How to complete this task. Only certain lines below are wanted: those starting at the line containing "big shift towards" and ending at the line containing "install your system safely and correctly. If", both included, each retyped exactly.

Collection entries.
"""

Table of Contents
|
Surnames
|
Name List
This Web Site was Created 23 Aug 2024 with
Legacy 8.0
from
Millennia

"""
"""

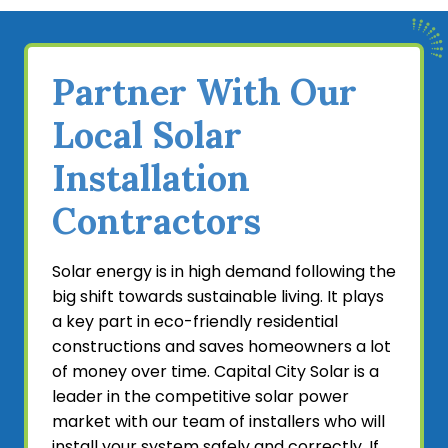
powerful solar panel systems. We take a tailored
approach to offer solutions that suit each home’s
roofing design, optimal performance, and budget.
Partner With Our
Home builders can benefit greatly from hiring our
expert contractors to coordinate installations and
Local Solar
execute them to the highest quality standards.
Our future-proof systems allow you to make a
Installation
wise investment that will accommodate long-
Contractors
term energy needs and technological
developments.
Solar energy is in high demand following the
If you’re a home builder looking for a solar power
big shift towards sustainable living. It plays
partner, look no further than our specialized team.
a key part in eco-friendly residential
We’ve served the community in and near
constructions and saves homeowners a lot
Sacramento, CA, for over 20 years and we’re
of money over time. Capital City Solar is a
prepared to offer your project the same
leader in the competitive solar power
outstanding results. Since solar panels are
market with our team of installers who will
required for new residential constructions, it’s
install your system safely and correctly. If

"""

Answer space.
big shift towards sustainable living. It plays
partner, look no further than our specialized team.
a key part in eco-friendly residential
We’ve served the community in and near
constructions and saves homeowners a lot
Sacramento, CA, for over 20 years and we’re
of money over time. Capital City Solar is a
prepared to offer your project the same
leader in the competitive solar power
outstanding results. Since solar panels are
market with our team of installers who will
required for new residential constructions, it’s
install your system safely and correctly. If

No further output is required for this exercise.